We need more government, not less.
Here are quotes from George Orwell. In case there is any doubt, he is describing aspects of the State:
“As I write, highly civilized human beings are flying overhead, trying to kill me. They do not feel any enmity against me as an individual, nor I against them. They are ‘only doing their duty’, as the saying goes. Most of them, I have no doubt, are kind-hearted law-abiding men who would never dream of committing murder in private life.” (The Lion and the Unicorn, 1941)
“Actions are held to be good or bad, not on their own merits, but according to who does them, and there is almost no kind of outrage — torture, the use of hostages, forced labour, mass deportations, imprisonment without trial, forgery, assassination, the bombing of civilians — which does not change its moral colour when it is committed by ‘our’ side.” (Notes on Nationalism, 1945)
“A totalitarian state is in effect a theocracy, and its ruling caste, in order to keep its position, has to be thought of as infallible. But since, in practice, no one is infallible, it is frequently necessary to rearrange past events in order to show that this or that mistake was not made, or that this or that imaginary triumph actually happened. Then, again, every major change in policy demands a corresponding change of doctrine and a revaluation of prominent historical figures.” (The Prevention of Literature, 1946)
“But actually, he thought as he re-adjusted the Ministry of Plenty’s figures, it was not even forgery. It was merely the substitution of one piece of nonsense for another. Most of the material that you were dealing with had no connexion with anything in the real world, not even the kind of connexion that is contained in a direct lie. Statistics were just as much a fantasy in their original version as in their rectified version.” (1984, chapter 4)

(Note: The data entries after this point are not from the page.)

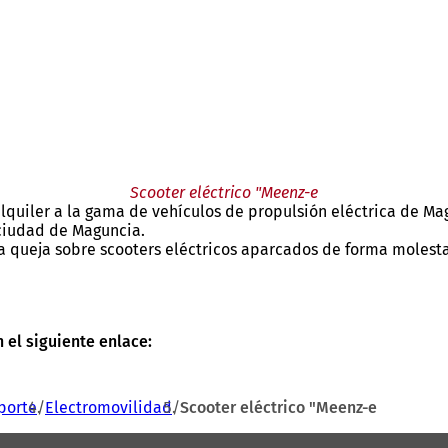
Scooter eléctrico "Meenz-e
quiler a la gama de vehículos de propulsión eléctrica de Ma
a ciudad de Maguncia.
una queja sobre scooters eléctricos aparcados de forma moles
n el siguiente enlace:
porte
Electromovilidad
Scooter eléctrico "Meenz-e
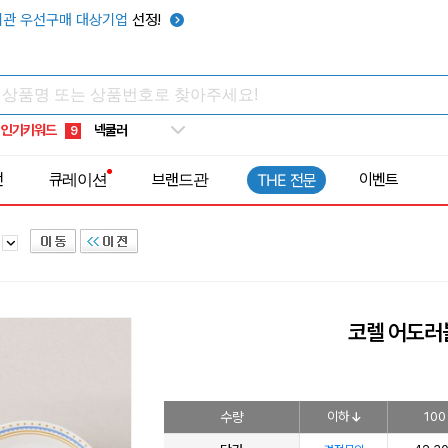
키캡
5
관 우선구매 대상기업
선정!
우산
6
텀블러
7
쿨토시
8
인기키워드
넥쿨러
9
타포린가방
10
전
큐레이션
브랜드관
이벤트
THE 전문
선풍기
1
반
코렐 어도러
수량
이하
100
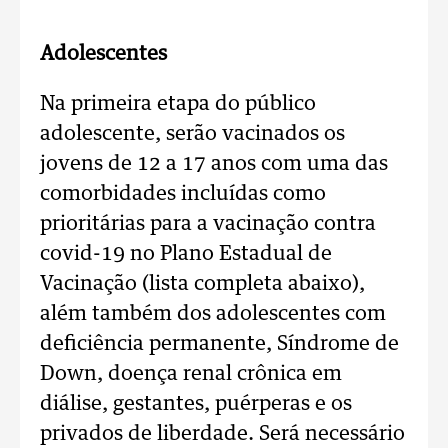
Adolescentes
Na primeira etapa do público
adolescente, serão vacinados os
jovens de 12 a 17 anos com uma das
comorbidades incluídas como
prioritárias para a vacinação contra
covid-19 no Plano Estadual de
Vacinação (lista completa abaixo),
além também dos adolescentes com
deficiência permanente, Síndrome de
Down, doença renal crônica em
diálise, gestantes, puérperas e os
privados de liberdade. Será necessário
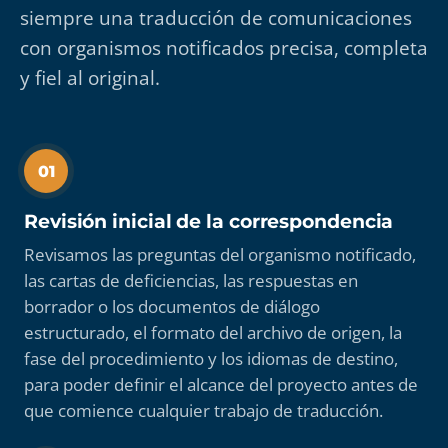
siempre una traducción de comunicaciones
con organismos notificados precisa, completa
y fiel al original.
01
Revisión inicial de la correspondencia
Revisamos las preguntas del organismo notificado,
las cartas de deficiencias, las respuestas en
borrador o los documentos de diálogo
estructurado, el formato del archivo de origen, la
fase del procedimiento y los idiomas de destino,
para poder definir el alcance del proyecto antes de
que comience cualquier trabajo de traducción.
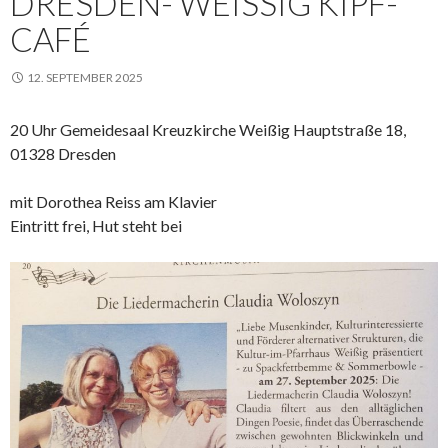
DRESDEN- WEISSIG KIPF-C
AFÉ
12. SEPTEMBER 2025
20 Uhr Gemeidesaal Kreuzkirche Weißig Hauptstraße 18,
01328 Dresden
mit Dorothea Reiss am Klavier
Eintritt frei, Hut steht bei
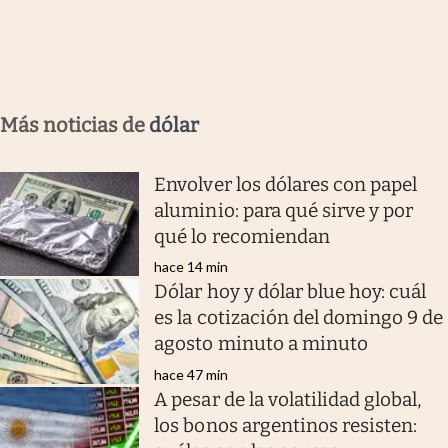
Más noticias de
dólar
Envolver los dólares con papel
aluminio: para qué sirve y por
qué lo recomiendan
hace 14 min
Dólar hoy y dólar blue hoy: cuál
es la cotización del domingo 9 de
agosto minuto a minuto
hace 47 min
A pesar de la volatilidad global,
los bonos argentinos resisten:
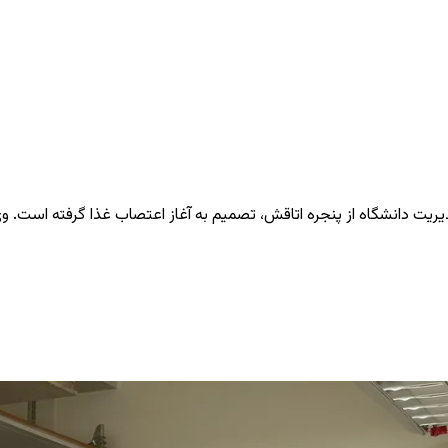
دیریت دانشگاه از پنجره اتاقش، تصمیم به آغاز اعتصاب غذا گرفته است. 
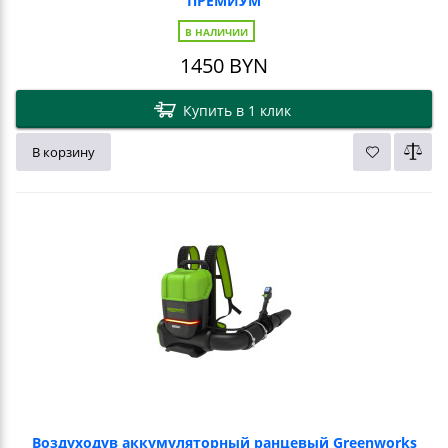
ПРЕМИУМ
В НАЛИЧИИ
1450
BYN
Купить в 1 клик
В корзину
Воздуходув аккумуляторный ранцевый Greenworks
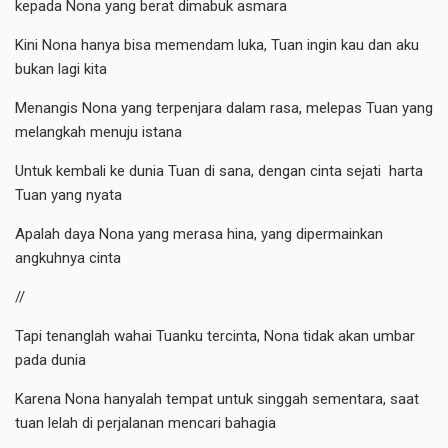
kepada Nona yang berat dimabuk asmara
Kini Nona hanya bisa memendam luka, Tuan ingin kau dan aku
bukan lagi kita
Menangis Nona yang terpenjara dalam rasa, melepas Tuan yang
melangkah menuju istana
Untuk kembali ke dunia Tuan di sana, dengan cinta sejati harta
Tuan yang nyata
Apalah daya Nona yang merasa hina, yang dipermainkan
angkuhnya cinta
//
Tapi tenanglah wahai Tuanku tercinta, Nona tidak akan umbar
pada dunia
Karena Nona hanyalah tempat untuk singgah sementara, saat
tuan lelah di perjalanan mencari bahagia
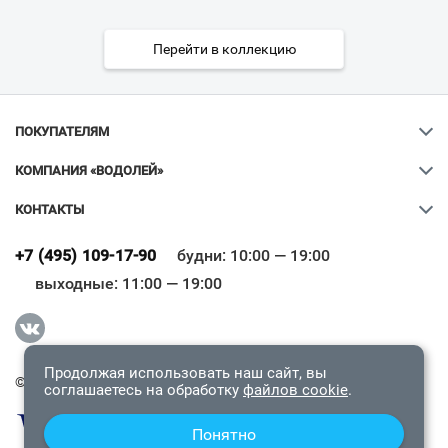
Перейти в коллекцию
ПОКУПАТЕЛЯМ
КОМПАНИЯ «ВОДОЛЕЙ»
КОНТАКТЫ
Ваш город
?
+7 (495) 109-17-90
будни: 10:00 — 19:00
выходные: 11:00 — 19:00
Всё верно
Сменить город
Продолжая использовать наш сайт, вы
© 2009-2026 «Водолей Онлайн». Все права защищены.
соглашаетесь на обработку
файлов cookie
.
Понятно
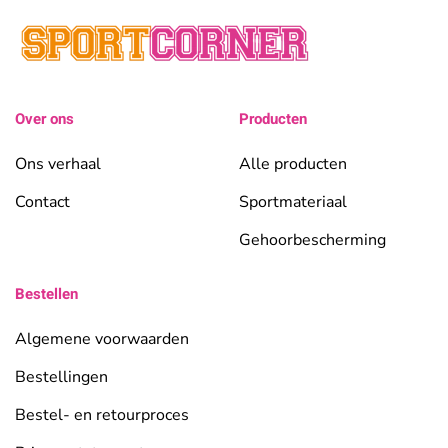
Over ons
Producten
Ons verhaal
Alle producten
Contact
Sportmateriaal
Gehoorbescherming
Bestellen
Algemene voorwaarden
Bestellingen
Bestel- en retourproces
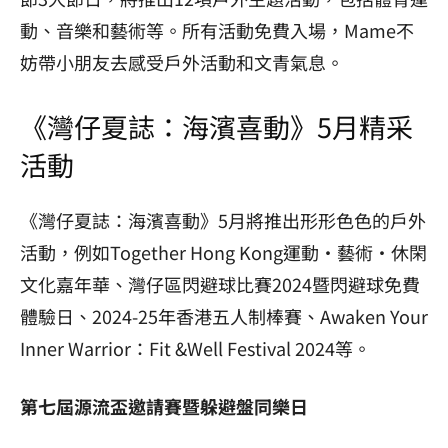
動、音樂和藝術等。所有活動免費入場，Mame不
妨帶小朋友去感受戶外活動和文青氣息。
《灣仔夏誌：海濱喜動》5月精采
活動
《灣仔夏誌：海濱喜動》5月將推出形形色色的戶外
活動，例如Together Hong Kong運動·藝術·休閑
文化嘉年華、灣仔區閃避球比賽2024暨閃避球免費
體驗日、2024-25年香港五人制棒賽、Awaken Your
Inner Warrior：Fit &Well Festival 2024等。
第七屆源流盃邀請賽暨躲避盤同樂日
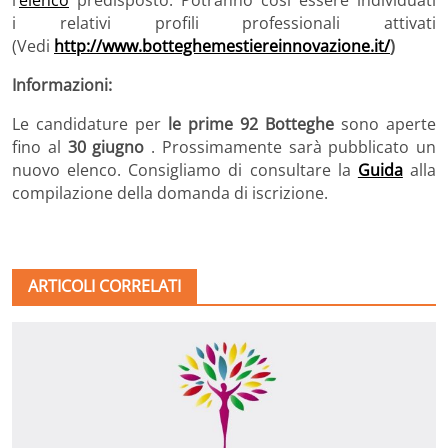
i relativi profili professionali attivati
(Vedi
http://www.botteghemestiereinnovazione.it/
)
Informazioni:
Le candidature per
le prime 92 Botteghe
sono aperte
fino al
30 giugno
. Prossimamente sarà pubblicato un
nuovo elenco. Consigliamo di consultare la
Guida
alla
compilazione della domanda di iscrizione.
ARTICOLI CORRELATI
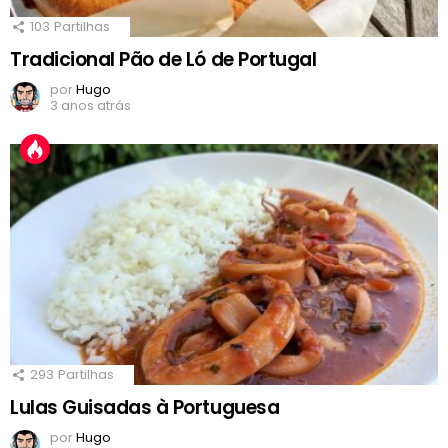
103
Partilhas
Tradicional Pão de Ló de Portugal
por
Hugo
3 anos atrás
293
Partilhas
Lulas Guisadas à Portuguesa
por
Hugo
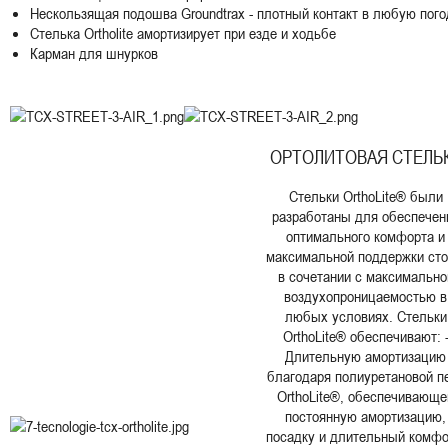
Нескользящая подошва Groundtrax - плотный контакт в любую пого
Стелька Ortholite амортизирует при езде и ходьбе
Карман для шнурков
ОРТОЛИТОВАЯ СТЕЛЬ
Стельки OrthoLite® были
разработаны для обеспечен
оптимального комфорта и
максимальной поддержки ст
в сочетании с максимально
воздухопроницаемостью в
любых условиях. Стельки
OrthoLite® обеспечивают: 
Длительную амортизацию
благодаря полиуретановой п
OrthoLite®, обеспечивающе
постоянную амортизацию,
посадку и длительный комфо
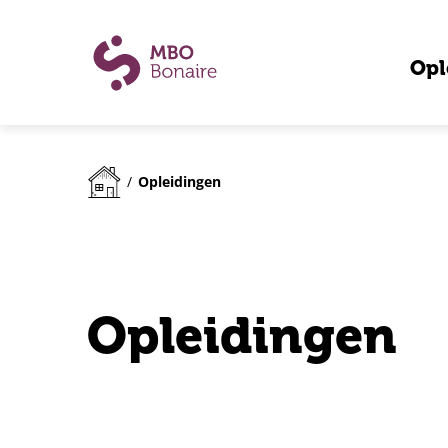
Opl
Opleidingen
/
Opleidingen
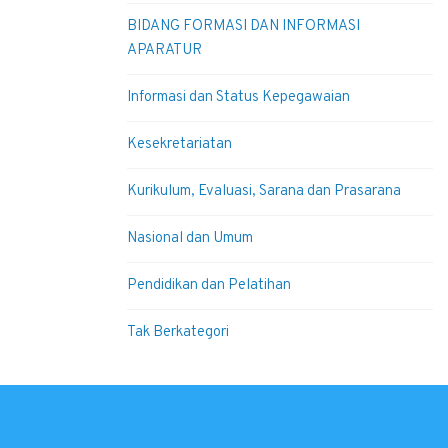
BIDANG FORMASI DAN INFORMASI
APARATUR
Informasi dan Status Kepegawaian
Kesekretariatan
Kurikulum, Evaluasi, Sarana dan Prasarana
Nasional dan Umum
Pendidikan dan Pelatihan
Tak Berkategori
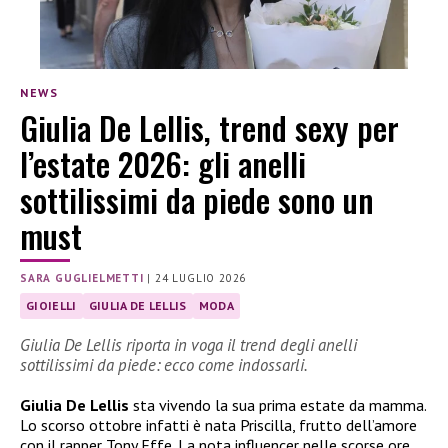
NEWS
Giulia De Lellis, trend sexy per
l’estate 2026: gli anelli
sottilissimi da piede sono un
must
SARA GUGLIELMETTI
|
24 LUGLIO 2026
GIOIELLI
GIULIA DE LELLIS
MODA
Giulia De Lellis riporta in voga il trend degli anelli
sottilissimi da piede: ecco come indossarli.
Giulia De Lellis
sta vivendo la sua prima estate da mamma.
Lo scorso ottobre infatti è nata Priscilla, frutto dell’amore
con il rapper Tony Effe. La nota influencer nelle scorse ore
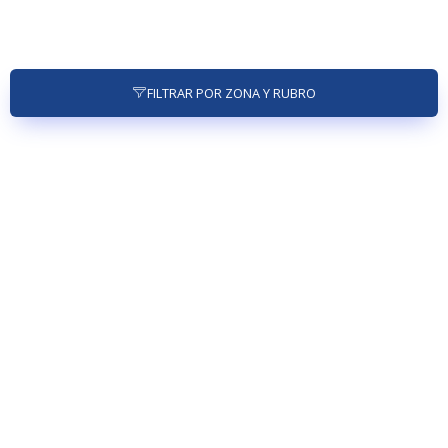
FILTRAR POR ZONA Y RUBRO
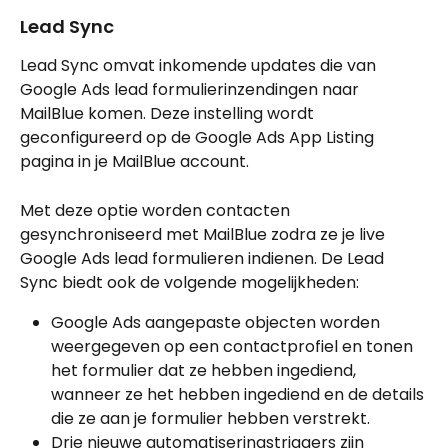
Lead Sync
Lead Sync omvat inkomende updates die van 
Google Ads lead formulierinzendingen naar 
MailBlue komen. Deze instelling wordt 
geconfigureerd op de Google Ads App Listing 
pagina in je MailBlue account.
Met deze optie worden contacten 
gesynchroniseerd met MailBlue zodra ze je live 
Google Ads lead formulieren indienen. De Lead 
Sync biedt ook de volgende mogelijkheden:
Google Ads aangepaste objecten worden 
weergegeven op een contactprofiel en tonen 
het formulier dat ze hebben ingediend, 
wanneer ze het hebben ingediend en de details 
die ze aan je formulier hebben verstrekt.
Drie nieuwe automatiseringstriggers zijn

“Don’t you see that the whole aim of Newspeak is to narrow the range of thought? In the end we shall make thoughtcrime literally impossible, because there will be no words in which to express it. Every concept that can ever be needed, will be expressed by exactly one word, with its meaning rigidly defined and all its subsidiary meanings rubbed out and forgotten.” (1984, chapter 5)
But you see, these are all old Orwell remarks. Now we have a different kind of State. It’s…government. Yes. The State isn’t government. Aha. The State exists in places other than America. In America, we have government. Yes, that’s right. Two different animals. One is repressive, and the other is earnest. (More rainbows for the sentimentalists.)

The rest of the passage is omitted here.